We have attempted to start off very simply and construct only a small DDI KB involving a portion of DDI knowledge. As such, we have chosen to not include many important components of DDI theory. For example, drug inhibition can be classified into competitive, mechanistic, and irreversible. Both mechanistic or irreversible enzyme inhibition have effects after the precipitant drug is removed. Reasoning on long-lasting effects increases the complexity of the model as it requires some conception of time.
Constructing qualitative rules requires making artificial distinctions between certain parameters. For example, our drug database models both induction and inhibition as being weak, moderate, and strong (see Table 1). While the strength of inhibition can be quantified for CYP3A4 inhibitors by based on the change in AUC of Midazolam (a drug cleared primarily by CYP3A4) in the presence of the inhibitor,6 not all enzymes have ideal probe substrates.

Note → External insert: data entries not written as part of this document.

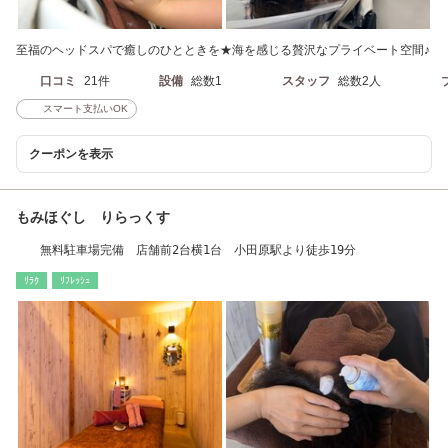
至福のヘッドスパで癒しのひとときを★海を感じる贅沢なプライベート空間♪
口コミ
21件
設備
総数1
スタッフ
総数2人
スマート支払いOK
クーポンを表示
もみほぐし りらっくす
無料駐車場完備 店舗前2台横1台 小田原駅より徒歩19分
ﾘﾗｸ
ﾘﾌﾚｯｼｭ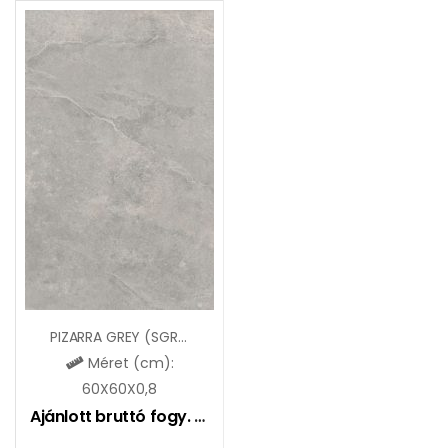
PIZARRA GREY (SGR54)
Méret (cm):
60X60X0,8
Ajánlott bruttó fogy. ár:
8990
Ft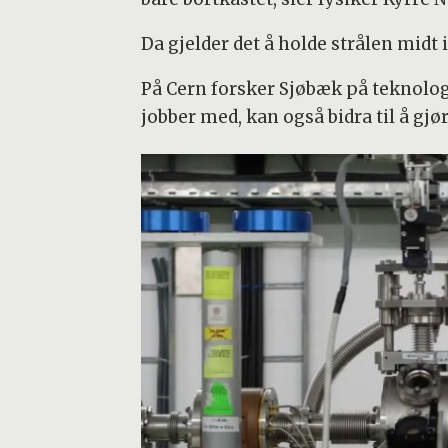
Da gjelder det å holde strålen midt
På Cern forsker Sjøbæk på teknolog
jobber med, kan også bidra til å g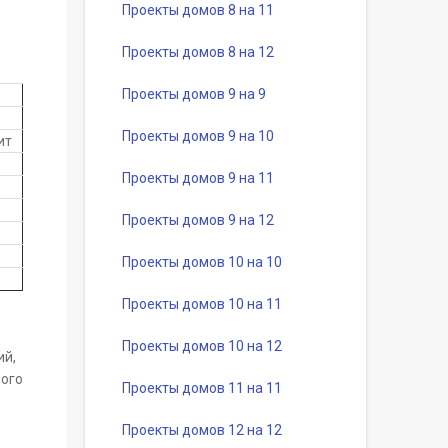
Проекты домов 8 на 11
Проекты домов 8 на 12
Проекты домов 9 на 9
Проекты домов 9 на 10
ит
Проекты домов 9 на 11
Проекты домов 9 на 12
Проекты домов 10 на 10
Проекты домов 10 на 11
Проекты домов 10 на 12
ий,
рого
Проекты домов 11 на 11
Проекты домов 12 на 12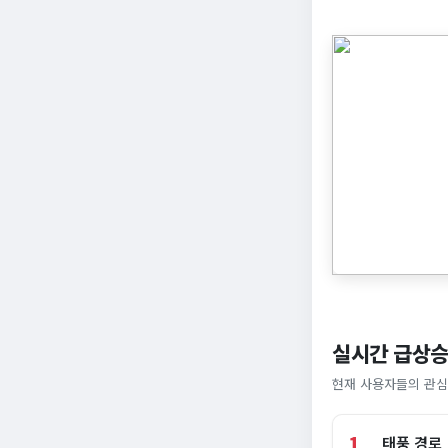
실시간 급상승
현재 사용자들의 관심
1
태풍 경로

Since no standard meaning for strength classification across drugs and enzymes exists, using such parameters in reasoning may yield false results. A similar difficulty occurs in making qualitative statements about the level of first-pass metabolism a drug undergoes, or the amount an enzyme contributes to a drug’s clearance.
In conclusion, these results suggest that a DDI theory will require more complex logic and knowledge representation than rules and supporting drug facts. Also, it is important to agree on exact definitions of the terms used to reason about DDIs. Our future work will involve further research to exploring these issues and proposing solutions.
ACKNOWLEDGMENTS
This work was partially supported by NIH grant T15 LM07442 from the National Library of Medicine. Thanks to Brent Louie for helping to insert information into the project’s drug database and for evaluating the output of our Knowledge Base.
Footnotes
For a given DDI, a drug causing some pharmacologic change on another drug is called the precipitant while the affected drug is called the object.
Throughout this paper we use ’∧’ to represent conjunction (e.g. X and Y ), ’∨’ to represent disjunction (e.g. X or Y ), ’⇒’ to represent implication (e.g. X implies Y ), and ¬ to imply negation.
First Data Bank’s Micromedex, WebMD’s Medscape, Discovery health.discovery.com, and Cerner Multum’s Drugs.com.